DELİLLERİN DEĞERLENDİRİLMESİ ve GEREKÇE: Dava, menfi tespit istemine ilişkindir.
Mahkemece yazılı gerekçeyle, davanın reddine karar verilmiştir.
Dairemizce istinaf incelemesi, 6100 sayılı HMK’nın 355. madde hükmü uyarınca istinaf dilekçesinde belirtilen sebeplerle sınırlı olarak ve kamu düzenine aykırı hususların olup olmadığı gözetilerek yapılmıştır.
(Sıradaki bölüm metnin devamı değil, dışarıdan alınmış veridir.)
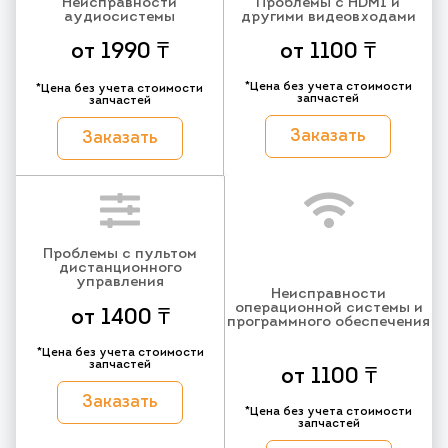
Неисправности
Проблемы с HDMI и
аудиосистемы
другими видеовходами
от 1990 ₸
от 1100 ₸
*Цена без учета стоимости
*Цена без учета стоимости
запчастей
запчастей
Заказать
Заказать
Проблемы с пультом
дистанционного
управления
Неисправности
операционной системы и
от 1400 ₸
программного обеспечения
*Цена без учета стоимости
запчастей
от 1100 ₸
Заказать
*Цена без учета стоимости
запчастей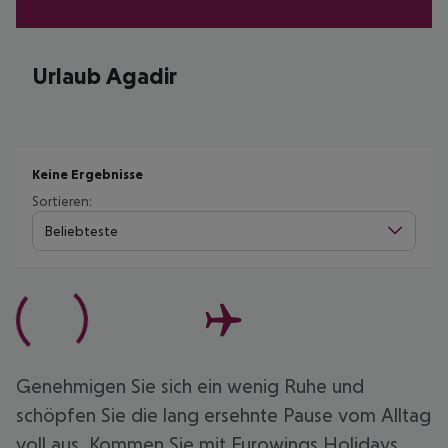
Urlaub Agadir
Keine Ergebnisse
Sortieren:
Beliebteste
Genehmigen Sie sich ein wenig Ruhe und
schöpfen Sie die lang ersehnte Pause vom Alltag
voll aus. Kommen Sie mit Eurowings Holidays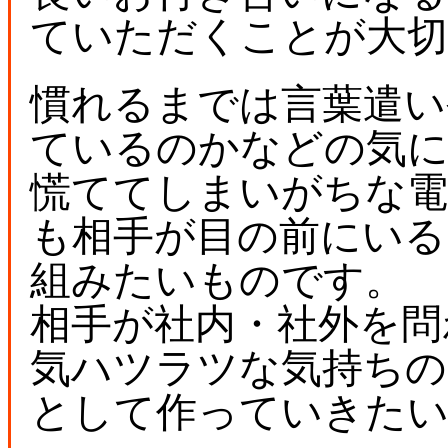
ていただくことが大
慣れるまでは言葉遣い
ているのかなどの気
慌ててしまいがちな電
も相手が目の前にいる
組みたいものです。
相手が社内・社外を問
気ハツラツな気持ちの
として作っていきた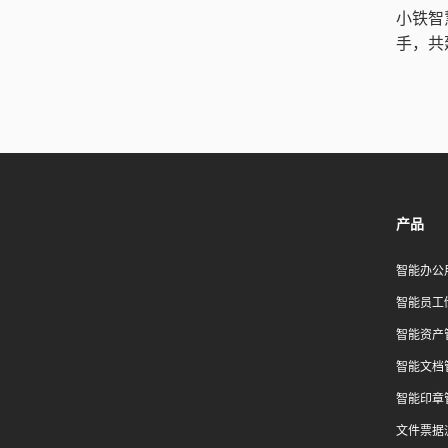
小铁智
手，共
产品
智能办公
智能员工
智能资产
智能文档
智能印章
文件票据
Delil olarak dayanılan Denizli C. Başsavcılığının … soruşturma sayılı dosyasından alınan 28/09/2018 tarihli Antalya Kriminal Polis Laboratuvarı Müdürlüğünün uzmanlık raporunda inceleme konusu senetteki borçlu imzasının davacı …’in elinden çıktığı ” muhtemel” olarak değerlendirilmiştir. Yine aynı dosyadan soruşturmanın genişletilmesi kararından sonra aynı kurumdan alınan 29/07/2019 tarihli uzmanlık raporunda inceleme konusu senetteki borçlu imzasının …’in elinden çıktığı kanaatine varılmıştır.
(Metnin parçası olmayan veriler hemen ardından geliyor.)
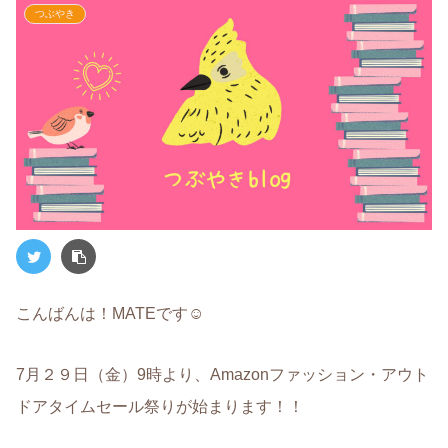
つぶやき
こんばんは！MATEです☺︎
7月２９日（金）9時より、Amazonファッション・アウト
ドアタイムセール祭りが始まります！！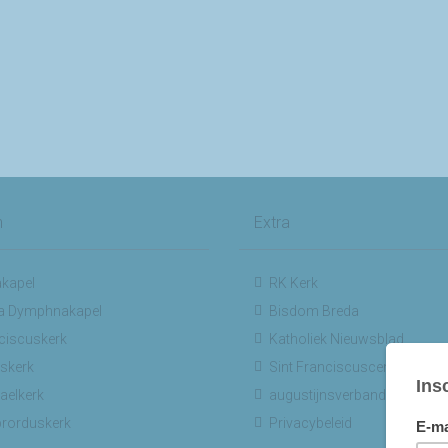
n
Extra
kapel
RK Kerk
a Dymphnakapel
Bisdom Breda
ciscuskerk
Katholiek Nieuwsblad
skerk
Sint Franciscuscentrum
aelkerk
augustijnsverband.nl
ibrorduskerk
Privacybeleid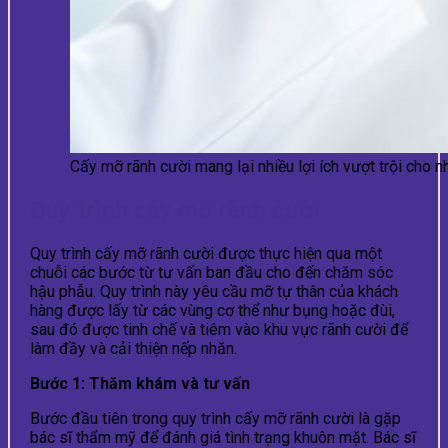
Cấy mỡ rãnh cười mang lại nhiều lợi ích vượt trội cho 
Quy trình cấy mỡ rãnh cười
Quy trình cấy mỡ rãnh cười được thực hiện qua một
chuỗi các bước từ tư vấn ban đầu cho đến chăm sóc
hậu phẫu. Quy trình này yêu cầu mỡ tự thân của khách
hàng được lấy từ các vùng cơ thể như bụng hoặc đùi,
sau đó được tinh chế và tiêm vào khu vực rãnh cười để
làm đầy và cải thiện nếp nhăn.
Bước 1: Thăm khám và tư vấn
Bước đầu tiên trong quy trình cấy mỡ rãnh cười là gặp
bác sĩ thẩm mỹ để đánh giá tình trạng khuôn mặt. Bác sĩ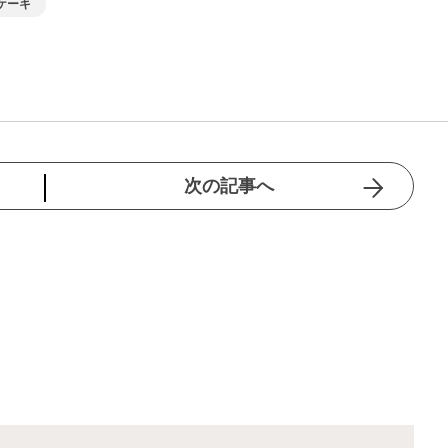
ケーキ
次の記事へ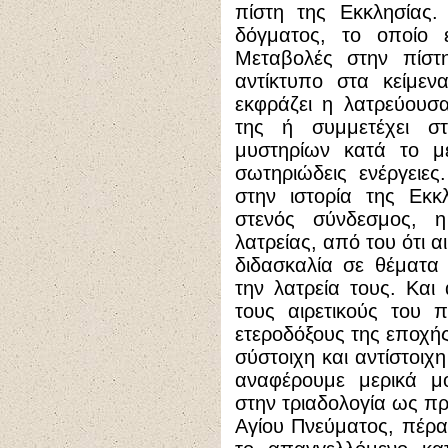
πίστη της Εκκλησίας.
δόγματος, το οποίο ε
Μεταβολές στην πίστ
αντίκτυπο στα κείμενα
εκφράζει η λατρεύουσα
της ή συμμετέχει στ
μυστηρίων κατά το μέ
σωτηριώδεις ενέργειε
στην ιστορία της Εκκ
στενός σύνδεσμος, η
λατρείας, από του ότι 
διδασκαλία σε θέματα
την λατρεία τους. Και 
τους αιρετικούς του 
ετεροδόξους της εποχής
σύστοιχη και αντίστοιχ
αναφέρουμε μερικά μ
στην τριαδολογία ως π
Αγίου Πνεύματος, πέρα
İlk derece mahkemesince alınan Adli Tıp Kurumu’nun 26/06/2020 tarihli raporunda; inceleme konusu senette … adına atılı basit tersimli borçlu imzaları ile …’in mukayese imzaları arasında tersim biçimi işleklik derecesi, alışkanlıklar, istif, eğim, doğrultu, seyir, hız ve baskı derecesi bakımından uygunluk ve benzerlikler saptandığından söz konusu imzaları “kuvvetle muhtemel” …’in eli ürünü olduğu bildirilmiştir.
Menfi tespit davasında ispat yükü alacaklı davalıdadır. Davalı, bonoya dayalı alacak iddiasında bonolar altındaki imzanın davacı borçlunun eli ürünü olduğunu ispatla yükümlüdür.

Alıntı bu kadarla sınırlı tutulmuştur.